I won't mourn the passing of these companies. Once again, recall what I said regarding evaluating therapies or diagnostic tests, whether conventional or alternative: The claims of conventional medicine and alternative medicine should be treated the same and that they should be held to the same standard of scientific and clinical evidence. I do not differentiate between the two when considering evidence, nor should you. You should treat the claims of any company that is selling a high-tech test with just as much skepticism as any altie claiming to cure cancer. Look for randomized clinical studies, not testimonials, and try to make sure that the studies cited actually address the claim that the company is making. Just because it's high-tech doesn't mean it's necessarily better.

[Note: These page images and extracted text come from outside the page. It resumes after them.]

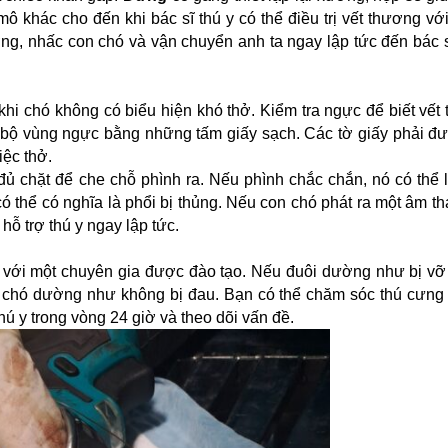
 khác cho đến khi bác sĩ thú y có thể điều trị vết thương với
ng, nhấc con chó và vận chuyển anh ta ngay lập tức đến bác sĩ
khi chó không có biểu hiện khó thở. Kiểm tra ngực để biết vết
 bộ vùng ngực bằng những tấm giấy sạch. Các tờ giấy phải đ
iệc thở.
ủ chặt để che chỗ phình ra. Nếu phình chắc chắn, nó có thể 
 thể có nghĩa là phổi bị thủng. Nếu con chó phát ra một âm th
hỗ trợ thú y ngay lập tức.
i với một chuyên gia được đào tạo. Nếu đuôi dường như bị v
 chó dường như không bị đau. Bạn có thể chăm sóc thú cưng 
ú y trong vòng 24 giờ và theo dõi vấn đề.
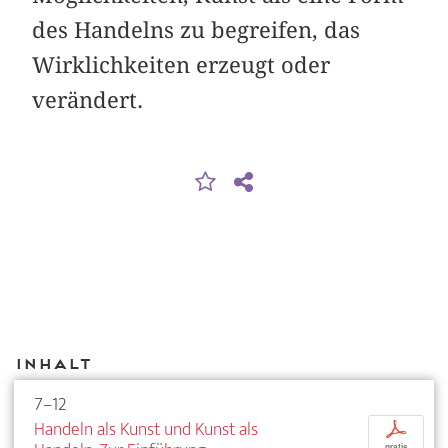
des Handelns zu begreifen, das
Wirklichkeiten erzeugt oder
verändert.
Inhalt
7–12
Handeln als Kunst und Kunst als
p
gratis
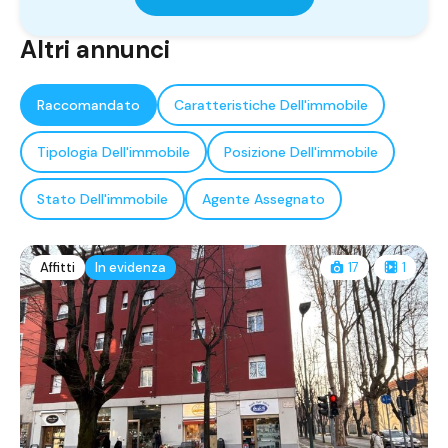
Altri annunci
Raccomandato
Caratteristiche Dell'immobile
Tipologia Dell'immobile
Posizione Dell'immobile
Stato Dell'immobile
Agente Assegnato
Affitti
In evidenza
17
1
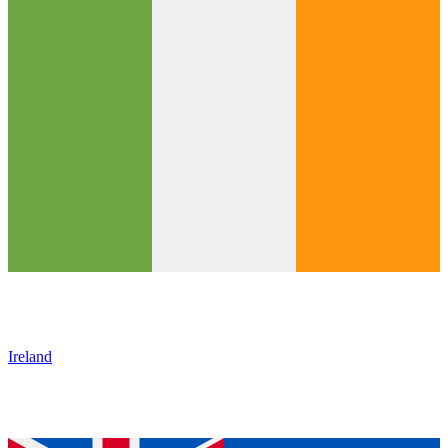
Ireland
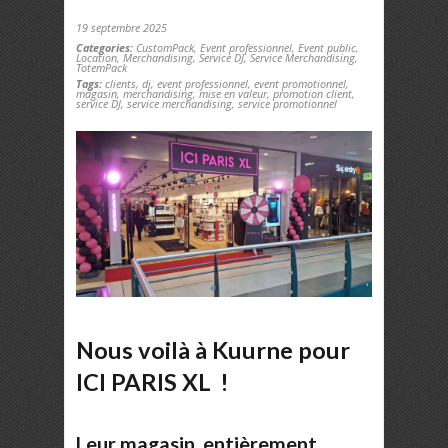
19 septembre 2025
Categories:
CustomPack
,
Event professionnel
,
Event public
,
Location
,
Merchandising
,
Service DJ
,
Service Merchandising
,
TotemPack
Tags:
clients
,
dj
,
event professionnel
,
event promotionnel
,
magasin
,
merchandising
,
mise en valeur
,
promotion client
,
service DJ
,
service merchandising
,
service promotionnel
Nous voilà à Kuurne pour
ICI PARIS XL
!
Leur magasin, entièrement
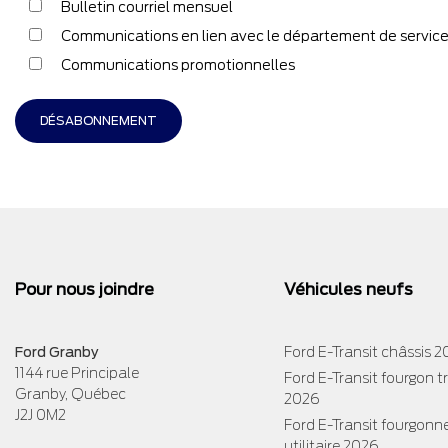
Bulletin courriel mensuel
Communications en lien avec le département de servic
Communications promotionnelles
Pour nous joindre
Véhicules neufs
Ford Granby
Ford E-Transit châssis 
1144 rue Principale
Ford E-Transit fourgon 
Granby
,
Québec
2026
J2J 0M2
Ford E-Transit fourgonn
utilitaire 2026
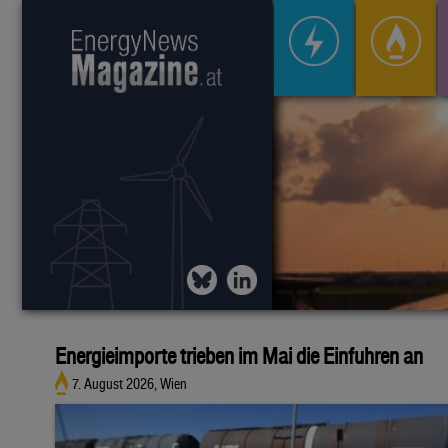
Energieimporte trieben im Mai die Einfuhren an
7. August 2026, Wien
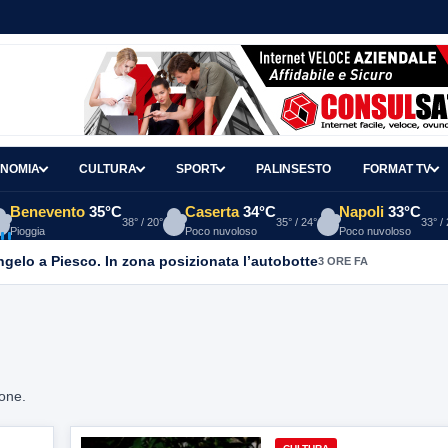
NOMIA
CULTURA
SPORT
PALINSESTO
FORMAT TV
Benevento
35°C
Caserta
34°C
Napoli
33°C
38° / 20°
35° / 24°
33° /
Pioggia
Poco nuvoloso
Poco nuvoloso
Angelo a Piesco. In zona posizionata l’autobotte
3 ORE FA
ione.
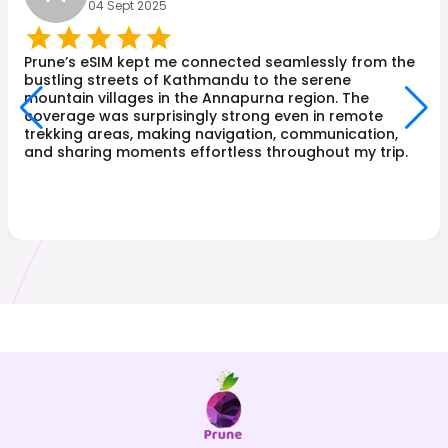
04 Sept 2025
Prune’s eSIM kept me connected seamlessly from the
bustling streets of Kathmandu to the serene
mountain villages in the Annapurna region. The
coverage was surprisingly strong even in remote
trekking areas, making navigation, communication,
and sharing moments effortless throughout my trip.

  1. The presence of incidentalomas indeed causes anxiety. I had a spiral scan of my chest which diagnosed PE after a weeks history of chest pain, elevated temp. course of antibiotics and ending with coughing up blood. When I got the report (after appropriate treatment for the PE and diagnosis of PTT LA elevation) the radiologist's finding of an incidentaloma of my adrenal caused far more concern on my part than my original problem. I was very relieved when my physician explained the common occurence of these benign incidentalomas.

  2. This comment has been removed by a blog administrator.

  3. Actually, now that you mention it, a while back my mom had an incidentaloma. I had to try reassure her that it was nothing to worry about. Because she was my mom, even knowing what I know about these things, I still couldn't help getting a little worried myself. She ended up needing repeat scans to make sure the lesion was not growing.

    As a doctor, it's hard to deal with these things as well. Medicolegally, you're screwed if you don't investigate and the patient is one of the few in which the incidentaloma turns out to be cancer.

  4. the Ameriscan full body MRI was a life saver for me and my mother then someone comes along and takes it away from us. you denied us the right to health care and I hope some day you regret that!